アンダーサイカ
瓶をくわえた状態だから話せない。
代わりに、コクンと小さく頷いておいた。
その直後だ。ヨシヤが指先で小瓶を軽く叩く。
「!」
瓶から漏れた一滴の薬が、私の口の中を苦く染めた。
やっぱり苦い。慣れるもんか、こんなの。
八つ当たり気味にヨシヤを睨むけど、逆に彼はとっても…とっても嬉しそう。
だから、
「…………。」
私は何だか怒れなくなっちゃって。
「おやすみなさい、豊花ちゃん。

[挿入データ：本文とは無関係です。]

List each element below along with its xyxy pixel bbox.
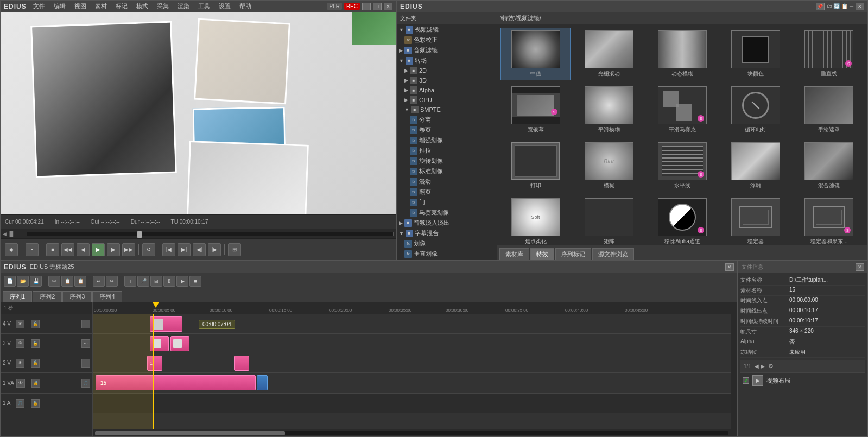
filter-item-smoothmosaic[interactable]: S 平滑马赛克 [647, 84, 717, 136]
track-vis-btn-4v[interactable]: 👁 [16, 320, 24, 328]
tree-item-alpha[interactable]: ▶ ■ Alpha [397, 85, 497, 95]
clip-1va-2[interactable] [257, 375, 268, 390]
tree-item-softfly[interactable]: fx 柔化飞入 [397, 259, 497, 260]
track-vis-btn-2v[interactable]: 👁 [16, 359, 24, 368]
tl-tab-seq4[interactable]: 序列4 [92, 291, 122, 302]
menu-edit[interactable]: 编辑 [52, 1, 68, 11]
tl-mixer-btn[interactable]: 🎚 [163, 276, 175, 287]
track-vis-btn-1va[interactable]: 👁 [16, 379, 25, 388]
filter-item-print[interactable]: 打印 [500, 140, 571, 192]
tree-item-door[interactable]: fx 门 [397, 197, 497, 207]
filter-item-vertical[interactable]: S 垂直线 [794, 28, 864, 80]
menu-capture[interactable]: 采集 [155, 1, 171, 11]
menu-render[interactable]: 渲染 [175, 1, 192, 11]
tl-save-btn[interactable]: 💾 [30, 276, 42, 287]
next-frame-button[interactable]: ▶▶ [122, 243, 135, 256]
filter-item-removealpha[interactable]: S 移除Alpha通道 [647, 195, 717, 245]
menu-view[interactable]: 视图 [72, 1, 88, 11]
tl-cut-btn[interactable]: ✂ [48, 276, 60, 287]
tl-undo-btn[interactable]: ↩ [93, 276, 105, 287]
hscroll-track[interactable] [95, 431, 728, 435]
tree-item-transition[interactable]: ▼ ■ 转场 [397, 55, 497, 66]
tree-item-smpte[interactable]: ▼ ■ SMPTE [397, 105, 497, 115]
track-extra-btn-1va[interactable]: 🎵 [81, 379, 90, 388]
tl-text-btn[interactable]: T [124, 276, 136, 287]
timeline-close-button[interactable]: ✕ [725, 263, 734, 271]
dot-button[interactable]: • [26, 243, 39, 256]
tree-item-scroll[interactable]: fx 漫动 [397, 176, 497, 187]
trim-right-button[interactable]: |▶ [208, 243, 221, 256]
minimize-button[interactable]: ─ [362, 3, 371, 10]
tree-item-gpu[interactable]: ▶ ■ GPU [397, 95, 497, 105]
tree-item-push[interactable]: fx 推拉 [397, 145, 497, 156]
filter-pin-button[interactable]: 📌 [816, 3, 825, 10]
next-button[interactable]: ▶ [107, 243, 120, 256]
hscroll-thumb[interactable] [95, 431, 285, 435]
track-lock-btn-1va[interactable]: 🔒 [31, 379, 40, 388]
prev-frame-button[interactable]: ◀◀ [61, 243, 74, 256]
tree-item-flippage[interactable]: fx 翻页 [397, 187, 497, 197]
prev-button[interactable]: ◀ [77, 243, 90, 256]
tl-tab-seq1[interactable]: 序列1 [3, 291, 32, 302]
track-vis-btn-3v[interactable]: 👁 [16, 339, 24, 348]
meta-close-button[interactable]: ✕ [856, 263, 864, 271]
menu-settings[interactable]: 设置 [217, 1, 233, 11]
trim-left-button[interactable]: ◀| [193, 243, 206, 256]
menu-file[interactable]: 文件 [31, 1, 47, 11]
timeline-hscroll[interactable] [93, 429, 731, 436]
tab-effects[interactable]: 特效 [530, 248, 554, 260]
extra-button[interactable]: ⊞ [228, 243, 241, 256]
timeline-ruler[interactable]: 00:00:00:00 00:00:05:00 00:00:10:00 00:0… [93, 302, 731, 314]
marker-button[interactable]: ◆ [5, 243, 18, 256]
filter-item-stabilizer2[interactable]: S 稳定器和果东... [794, 195, 864, 245]
tab-library[interactable]: 素材库 [499, 248, 529, 260]
track-lock-btn-4v[interactable]: 🔒 [31, 320, 40, 328]
tree-item-vertwipe[interactable]: fx 垂直划像 [397, 249, 497, 259]
meta-effect-checkbox[interactable]: ✓ [743, 377, 749, 384]
filter-item-cycle[interactable]: 循环幻灯 [721, 84, 791, 136]
filter-item-mixed[interactable]: 混合滤镜 [794, 140, 864, 192]
filter-item-blur[interactable]: Blur 模糊 [574, 140, 644, 192]
timeline-vert-scroll[interactable] [731, 302, 737, 436]
filter-close-button[interactable]: ✕ [856, 3, 864, 10]
stop-button[interactable]: ■ [46, 243, 59, 256]
filter-item-blockcolor[interactable]: 块颜色 [721, 28, 791, 80]
tl-open-btn[interactable]: 📂 [17, 276, 29, 287]
tl-stop2-btn[interactable]: ■ [189, 276, 201, 287]
tl-redo-btn[interactable]: ↪ [106, 276, 118, 287]
tab-srcbrowse[interactable]: 源文件浏览 [592, 248, 634, 260]
maximize-button[interactable]: □ [373, 3, 382, 10]
clip-4v-1[interactable] [150, 316, 182, 332]
tree-item-wipe[interactable]: fx 划像 [397, 238, 497, 249]
filter-item-matrix[interactable]: 矩阵 [574, 195, 644, 245]
loop-button[interactable]: ↺ [142, 243, 155, 256]
filter-item-glow[interactable]: 光栅滚动 [574, 28, 644, 80]
filter-item-smoothblur[interactable]: 平滑模糊 [574, 84, 644, 136]
track-lock-btn-3v[interactable]: 🔒 [31, 339, 40, 348]
tree-item-pagecurl[interactable]: fx 卷页 [397, 125, 497, 135]
tree-item-3d[interactable]: ▶ ■ 3D [397, 75, 497, 85]
track-lock-btn-2v[interactable]: 🔒 [31, 359, 40, 368]
clip-2v-2[interactable] [234, 356, 249, 371]
tree-item-audiofade[interactable]: ▶ ■ 音频淡入淡出 [397, 218, 497, 228]
tl-tab-seq3[interactable]: 序列3 [62, 291, 92, 302]
menu-mode[interactable]: 模式 [134, 1, 150, 11]
close-button[interactable]: ✕ [384, 3, 392, 10]
tl-new-btn[interactable]: 📄 [4, 276, 16, 287]
filter-item-handmask[interactable]: 手绘遮罩 [794, 84, 864, 136]
tl-paste-btn[interactable]: 📋 [74, 276, 86, 287]
tree-item-colorfix[interactable]: fx 色彩校正 [397, 35, 497, 45]
preview-scrubbar[interactable]: ◀ ▐▌ [1, 229, 396, 238]
filter-item-stabilizer[interactable]: 稳定器 [721, 195, 791, 245]
tree-item-split[interactable]: fx 分离 [397, 115, 497, 125]
tl-tab-seq2[interactable]: 序列2 [33, 291, 62, 302]
tree-item-videofilters[interactable]: ▼ ■ 视频滤镜 [397, 24, 497, 35]
tree-item-2d[interactable]: ▶ ■ 2D [397, 66, 497, 75]
play-button[interactable]: ▶ [92, 243, 105, 256]
track-lock-btn-1a[interactable]: 🔒 [31, 399, 40, 408]
track-extra-btn-4v[interactable]: ⋯ [81, 320, 90, 328]
clip-3v-2[interactable] [170, 336, 189, 351]
menu-material[interactable]: 素材 [93, 1, 109, 11]
tl-mix-btn[interactable]: ⊞ [150, 276, 162, 287]
menu-mark[interactable]: 标记 [113, 1, 130, 11]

」
くにゃりと歪む視界の中、私は思った。
―――なんだ、やっぱりヨシヤが私を食べるなんて、考えられない。
ヒヨコオバケの言ってた“逃げた人”…。
その人はもしかしたら、“地上人を食べたから”アンダーサイカから逃げ出せたんじゃないか?
だったらたぶん、ヨシヤが私を食べたいのも、アンダーサイカから逃げるため…。
でも、
―――ヨシヤには、きっとできない。優しいもの。
明確な理由はない。けど直感だ。
私は心のどこかで、彼は安全な人だと決定付けていた。